Top of GIVEN INFORMATION

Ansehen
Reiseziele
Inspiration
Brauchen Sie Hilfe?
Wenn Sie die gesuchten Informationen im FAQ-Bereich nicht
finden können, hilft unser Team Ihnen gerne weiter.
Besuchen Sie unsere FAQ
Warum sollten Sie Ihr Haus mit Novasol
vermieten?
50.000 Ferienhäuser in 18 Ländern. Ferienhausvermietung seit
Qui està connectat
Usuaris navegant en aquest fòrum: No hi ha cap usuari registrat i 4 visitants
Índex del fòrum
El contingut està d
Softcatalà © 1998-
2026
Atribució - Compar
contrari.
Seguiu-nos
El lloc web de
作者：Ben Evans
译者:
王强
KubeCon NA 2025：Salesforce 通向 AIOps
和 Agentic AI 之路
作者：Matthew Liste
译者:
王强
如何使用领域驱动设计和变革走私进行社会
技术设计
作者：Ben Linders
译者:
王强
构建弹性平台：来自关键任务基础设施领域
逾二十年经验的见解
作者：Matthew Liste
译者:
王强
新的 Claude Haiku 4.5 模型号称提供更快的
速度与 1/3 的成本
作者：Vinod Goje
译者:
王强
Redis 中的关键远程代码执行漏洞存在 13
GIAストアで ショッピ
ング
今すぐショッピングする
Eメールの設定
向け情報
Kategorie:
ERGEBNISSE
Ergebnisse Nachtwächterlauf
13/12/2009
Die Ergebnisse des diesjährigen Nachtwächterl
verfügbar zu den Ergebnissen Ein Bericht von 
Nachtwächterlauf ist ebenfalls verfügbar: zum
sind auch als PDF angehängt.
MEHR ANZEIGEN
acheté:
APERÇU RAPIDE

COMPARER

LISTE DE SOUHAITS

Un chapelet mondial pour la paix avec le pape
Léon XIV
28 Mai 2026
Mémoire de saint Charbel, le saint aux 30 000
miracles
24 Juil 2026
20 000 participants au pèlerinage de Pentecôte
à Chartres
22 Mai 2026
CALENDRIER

Bottom of GIVEN INFORMATION
Top of GIVEN INFORMATION

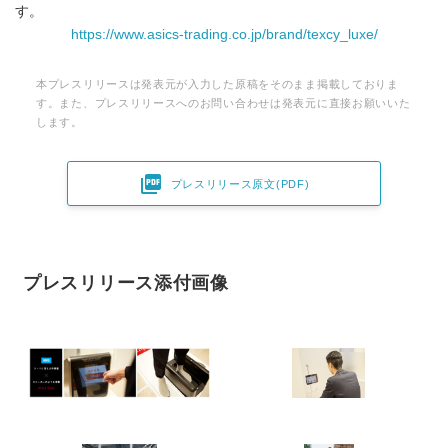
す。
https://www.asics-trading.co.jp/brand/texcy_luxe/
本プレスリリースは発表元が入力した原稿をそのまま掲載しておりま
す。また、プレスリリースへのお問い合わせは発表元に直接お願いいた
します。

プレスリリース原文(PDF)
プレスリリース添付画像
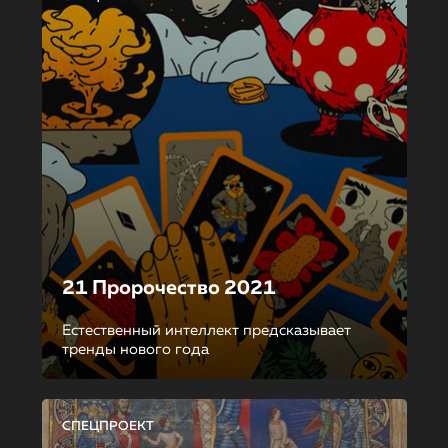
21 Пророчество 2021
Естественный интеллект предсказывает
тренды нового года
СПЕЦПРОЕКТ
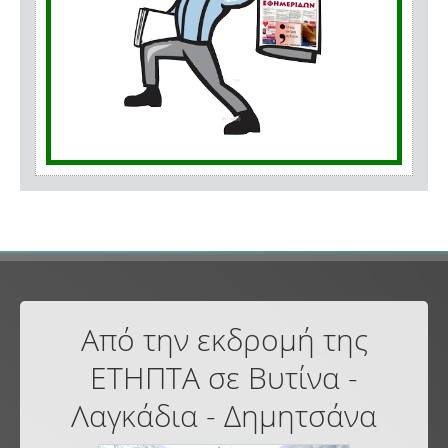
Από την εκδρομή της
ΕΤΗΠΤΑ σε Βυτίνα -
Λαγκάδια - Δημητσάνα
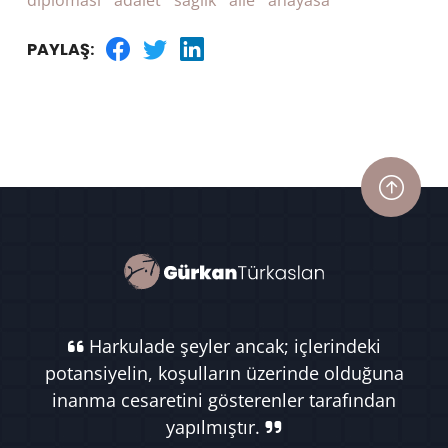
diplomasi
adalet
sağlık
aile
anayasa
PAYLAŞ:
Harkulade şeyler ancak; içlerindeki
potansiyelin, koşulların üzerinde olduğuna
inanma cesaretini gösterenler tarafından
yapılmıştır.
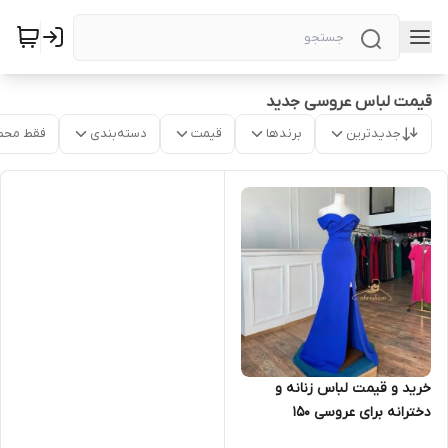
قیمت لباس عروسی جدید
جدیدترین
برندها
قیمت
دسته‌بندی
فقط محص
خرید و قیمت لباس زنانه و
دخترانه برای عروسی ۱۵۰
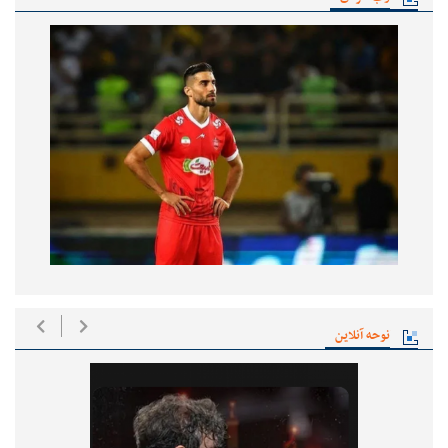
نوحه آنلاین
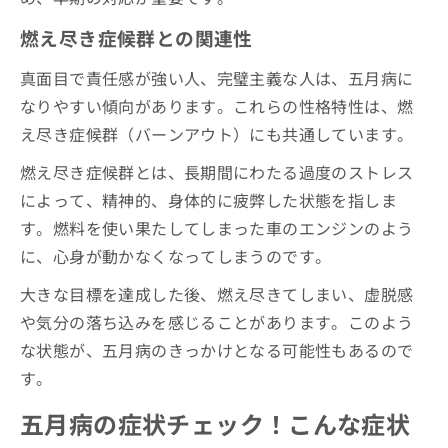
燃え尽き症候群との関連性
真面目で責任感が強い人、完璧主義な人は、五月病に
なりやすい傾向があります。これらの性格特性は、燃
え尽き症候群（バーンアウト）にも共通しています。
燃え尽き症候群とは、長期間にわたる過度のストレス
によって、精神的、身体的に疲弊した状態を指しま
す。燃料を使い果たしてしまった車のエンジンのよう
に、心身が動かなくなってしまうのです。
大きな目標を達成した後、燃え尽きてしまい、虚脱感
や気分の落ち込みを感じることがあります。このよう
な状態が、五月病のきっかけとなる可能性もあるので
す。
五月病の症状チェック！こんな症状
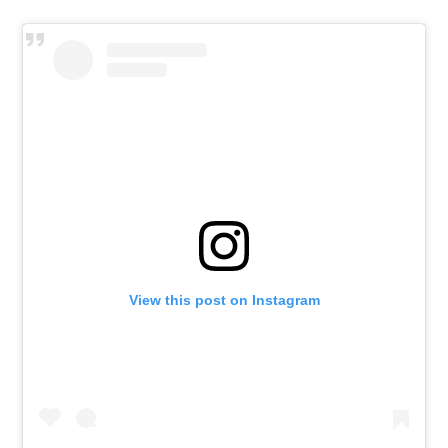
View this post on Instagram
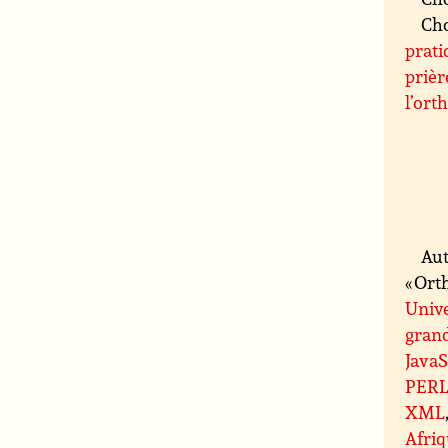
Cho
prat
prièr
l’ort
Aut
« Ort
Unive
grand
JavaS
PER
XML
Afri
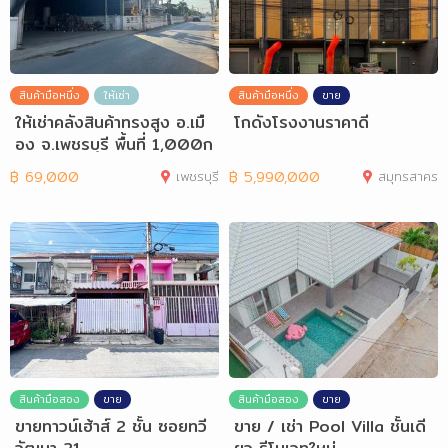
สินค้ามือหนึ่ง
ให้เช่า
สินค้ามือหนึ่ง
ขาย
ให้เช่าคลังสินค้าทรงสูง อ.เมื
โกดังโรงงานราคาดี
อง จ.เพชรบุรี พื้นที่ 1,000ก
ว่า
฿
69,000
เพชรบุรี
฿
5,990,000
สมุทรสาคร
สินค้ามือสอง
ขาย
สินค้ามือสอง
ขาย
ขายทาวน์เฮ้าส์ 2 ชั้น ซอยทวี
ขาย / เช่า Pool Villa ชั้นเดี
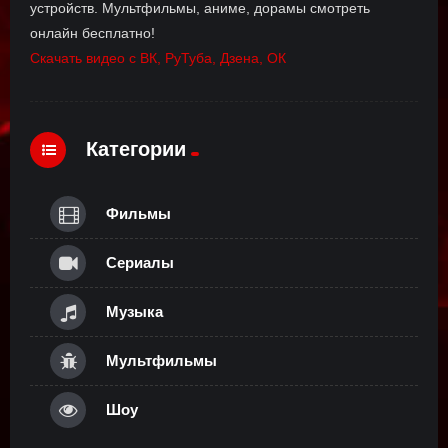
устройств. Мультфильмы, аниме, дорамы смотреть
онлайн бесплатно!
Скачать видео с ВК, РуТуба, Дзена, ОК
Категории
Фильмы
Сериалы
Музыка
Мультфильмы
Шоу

Bottom of GIVEN INFORMATION

* **WHAT YOU ARE ASKED TO DO**: Using the listing above, gather each line that holds the string "està" and copy it.

* **RESPONSE AREA**:
Qui està connectat
El contingut està d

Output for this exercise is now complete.